* **TASK GOAL**
Whenever a line in the records below holds the string "Blue", copy it out.

--*--

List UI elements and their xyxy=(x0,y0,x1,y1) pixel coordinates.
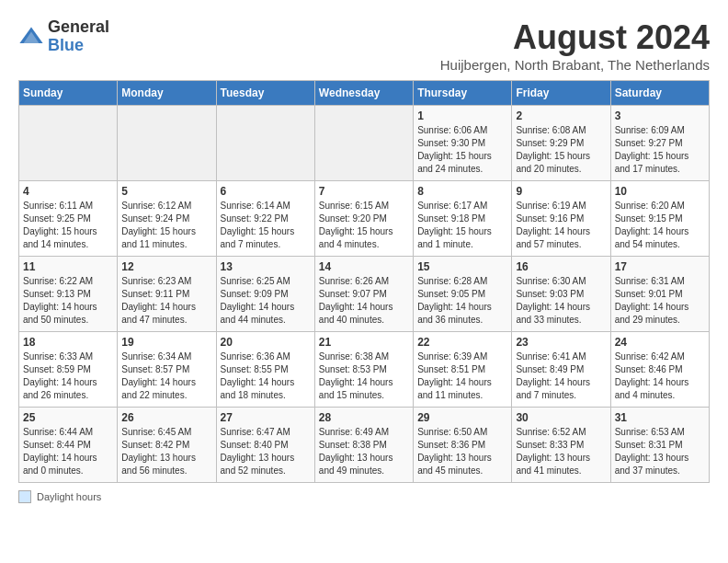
day-info: Sunrise: 6:52 AM Sunset: 8:33 PM Dayligh… xyxy=(516,426,606,477)
day-info: Sunrise: 6:53 AM Sunset: 8:31 PM Dayligh… xyxy=(615,426,705,477)
day-info: Sunrise: 6:26 AM Sunset: 9:07 PM Dayligh… xyxy=(319,275,409,327)
calendar-cell: 13Sunrise: 6:25 AM Sunset: 9:09 PM Dayli… xyxy=(216,257,314,332)
day-info: Sunrise: 6:41 AM Sunset: 8:49 PM Dayligh… xyxy=(516,350,606,402)
day-info: Sunrise: 6:50 AM Sunset: 8:36 PM Dayligh… xyxy=(417,426,507,477)
day-number: 31 xyxy=(615,411,705,424)
day-number: 22 xyxy=(417,336,507,349)
day-number: 17 xyxy=(615,260,705,273)
day-number: 23 xyxy=(516,336,606,349)
calendar-cell: 25Sunrise: 6:44 AM Sunset: 8:44 PM Dayli… xyxy=(19,408,118,483)
calendar-cell xyxy=(19,106,118,181)
day-info: Sunrise: 6:49 AM Sunset: 8:38 PM Dayligh… xyxy=(319,426,409,477)
header-day: Thursday xyxy=(414,81,512,106)
calendar-cell: 15Sunrise: 6:28 AM Sunset: 9:05 PM Dayli… xyxy=(414,257,512,332)
calendar-cell: 28Sunrise: 6:49 AM Sunset: 8:38 PM Dayli… xyxy=(314,408,413,483)
header-day: Sunday xyxy=(19,81,118,106)
day-info: Sunrise: 6:47 AM Sunset: 8:40 PM Dayligh… xyxy=(221,426,311,477)
calendar-cell: 4Sunrise: 6:11 AM Sunset: 9:25 PM Daylig… xyxy=(19,181,118,257)
calendar-cell: 12Sunrise: 6:23 AM Sunset: 9:11 PM Dayli… xyxy=(118,257,216,332)
day-number: 14 xyxy=(319,260,409,273)
day-number: 18 xyxy=(23,336,113,349)
calendar-cell: 6Sunrise: 6:14 AM Sunset: 9:22 PM Daylig… xyxy=(216,181,314,257)
day-info: Sunrise: 6:30 AM Sunset: 9:03 PM Dayligh… xyxy=(516,275,606,327)
day-number: 1 xyxy=(417,109,507,122)
calendar-week-row: 11Sunrise: 6:22 AM Sunset: 9:13 PM Dayli… xyxy=(19,257,710,332)
day-number: 4 xyxy=(23,185,113,198)
day-number: 28 xyxy=(319,411,409,424)
calendar-week-row: 4Sunrise: 6:11 AM Sunset: 9:25 PM Daylig… xyxy=(19,181,710,257)
day-number: 9 xyxy=(516,185,606,198)
calendar-cell: 31Sunrise: 6:53 AM Sunset: 8:31 PM Dayli… xyxy=(610,408,709,483)
day-info: Sunrise: 6:09 AM Sunset: 9:27 PM Dayligh… xyxy=(615,124,705,176)
header-day: Friday xyxy=(512,81,610,106)
calendar-cell: 10Sunrise: 6:20 AM Sunset: 9:15 PM Dayli… xyxy=(610,181,709,257)
footer-label: Daylight hours xyxy=(37,491,101,502)
calendar-cell: 23Sunrise: 6:41 AM Sunset: 8:49 PM Dayli… xyxy=(512,332,610,408)
calendar-cell: 1Sunrise: 6:06 AM Sunset: 9:30 PM Daylig… xyxy=(414,106,512,181)
day-number: 5 xyxy=(121,185,211,198)
header-day: Tuesday xyxy=(216,81,314,106)
day-info: Sunrise: 6:23 AM Sunset: 9:11 PM Dayligh… xyxy=(121,275,211,327)
calendar-cell: 30Sunrise: 6:52 AM Sunset: 8:33 PM Dayli… xyxy=(512,408,610,483)
day-number: 30 xyxy=(516,411,606,424)
day-number: 8 xyxy=(417,185,507,198)
day-number: 16 xyxy=(516,260,606,273)
calendar-cell xyxy=(118,106,216,181)
day-number: 10 xyxy=(615,185,705,198)
day-info: Sunrise: 6:36 AM Sunset: 8:55 PM Dayligh… xyxy=(221,350,311,402)
logo-blue-text: Blue xyxy=(48,37,109,55)
day-info: Sunrise: 6:42 AM Sunset: 8:46 PM Dayligh… xyxy=(615,350,705,402)
location-subtitle: Huijbergen, North Brabant, The Netherlan… xyxy=(440,57,710,73)
day-number: 6 xyxy=(221,185,311,198)
day-number: 29 xyxy=(417,411,507,424)
header-day: Saturday xyxy=(610,81,709,106)
day-number: 19 xyxy=(121,336,211,349)
day-info: Sunrise: 6:25 AM Sunset: 9:09 PM Dayligh… xyxy=(221,275,311,327)
day-number: 13 xyxy=(221,260,311,273)
day-info: Sunrise: 6:12 AM Sunset: 9:24 PM Dayligh… xyxy=(121,200,211,251)
day-info: Sunrise: 6:20 AM Sunset: 9:15 PM Dayligh… xyxy=(615,200,705,251)
calendar-cell: 20Sunrise: 6:36 AM Sunset: 8:55 PM Dayli… xyxy=(216,332,314,408)
calendar-cell xyxy=(216,106,314,181)
day-info: Sunrise: 6:06 AM Sunset: 9:30 PM Dayligh… xyxy=(417,124,507,176)
calendar-cell: 7Sunrise: 6:15 AM Sunset: 9:20 PM Daylig… xyxy=(314,181,413,257)
calendar-cell: 16Sunrise: 6:30 AM Sunset: 9:03 PM Dayli… xyxy=(512,257,610,332)
day-number: 7 xyxy=(319,185,409,198)
day-number: 15 xyxy=(417,260,507,273)
calendar-cell: 26Sunrise: 6:45 AM Sunset: 8:42 PM Dayli… xyxy=(118,408,216,483)
day-info: Sunrise: 6:28 AM Sunset: 9:05 PM Dayligh… xyxy=(417,275,507,327)
header-row: SundayMondayTuesdayWednesdayThursdayFrid… xyxy=(19,81,710,106)
calendar-cell: 14Sunrise: 6:26 AM Sunset: 9:07 PM Dayli… xyxy=(314,257,413,332)
day-info: Sunrise: 6:39 AM Sunset: 8:51 PM Dayligh… xyxy=(417,350,507,402)
calendar-cell: 22Sunrise: 6:39 AM Sunset: 8:51 PM Dayli… xyxy=(414,332,512,408)
day-info: Sunrise: 6:34 AM Sunset: 8:57 PM Dayligh… xyxy=(121,350,211,402)
day-info: Sunrise: 6:33 AM Sunset: 8:59 PM Dayligh… xyxy=(23,350,113,402)
day-number: 12 xyxy=(121,260,211,273)
day-info: Sunrise: 6:15 AM Sunset: 9:20 PM Dayligh… xyxy=(319,200,409,251)
logo-general-text: General xyxy=(48,18,109,37)
day-info: Sunrise: 6:38 AM Sunset: 8:53 PM Dayligh… xyxy=(319,350,409,402)
day-info: Sunrise: 6:31 AM Sunset: 9:01 PM Dayligh… xyxy=(615,275,705,327)
page-header: General Blue August 2024 Huijbergen, Nor… xyxy=(18,18,710,73)
calendar-cell: 27Sunrise: 6:47 AM Sunset: 8:40 PM Dayli… xyxy=(216,408,314,483)
calendar-cell: 3Sunrise: 6:09 AM Sunset: 9:27 PM Daylig… xyxy=(610,106,709,181)
daylight-box xyxy=(18,490,31,503)
day-info: Sunrise: 6:19 AM Sunset: 9:16 PM Dayligh… xyxy=(516,200,606,251)
calendar-cell: 29Sunrise: 6:50 AM Sunset: 8:36 PM Dayli… xyxy=(414,408,512,483)
calendar-week-row: 18Sunrise: 6:33 AM Sunset: 8:59 PM Dayli… xyxy=(19,332,710,408)
day-info: Sunrise: 6:22 AM Sunset: 9:13 PM Dayligh… xyxy=(23,275,113,327)
calendar-cell: 9Sunrise: 6:19 AM Sunset: 9:16 PM Daylig… xyxy=(512,181,610,257)
day-info: Sunrise: 6:44 AM Sunset: 8:44 PM Dayligh… xyxy=(23,426,113,477)
calendar-table: SundayMondayTuesdayWednesdayThursdayFrid… xyxy=(18,80,710,483)
header-day: Monday xyxy=(118,81,216,106)
title-block: August 2024 Huijbergen, North Brabant, T… xyxy=(440,18,710,73)
day-number: 3 xyxy=(615,109,705,122)
day-info: Sunrise: 6:11 AM Sunset: 9:25 PM Dayligh… xyxy=(23,200,113,251)
day-info: Sunrise: 6:17 AM Sunset: 9:18 PM Dayligh… xyxy=(417,200,507,251)
day-number: 24 xyxy=(615,336,705,349)
day-number: 20 xyxy=(221,336,311,349)
month-title: August 2024 xyxy=(440,18,710,57)
day-info: Sunrise: 6:45 AM Sunset: 8:42 PM Dayligh… xyxy=(121,426,211,477)
logo-icon xyxy=(18,24,44,50)
day-number: 25 xyxy=(23,411,113,424)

--*--

* **RESPONSE TO THIS TASK**
logo-blue-text: Blue xyxy=(48,37,109,55)
page-header: General Blue August 2024 Huijbergen, Nor… xyxy=(18,18,710,73)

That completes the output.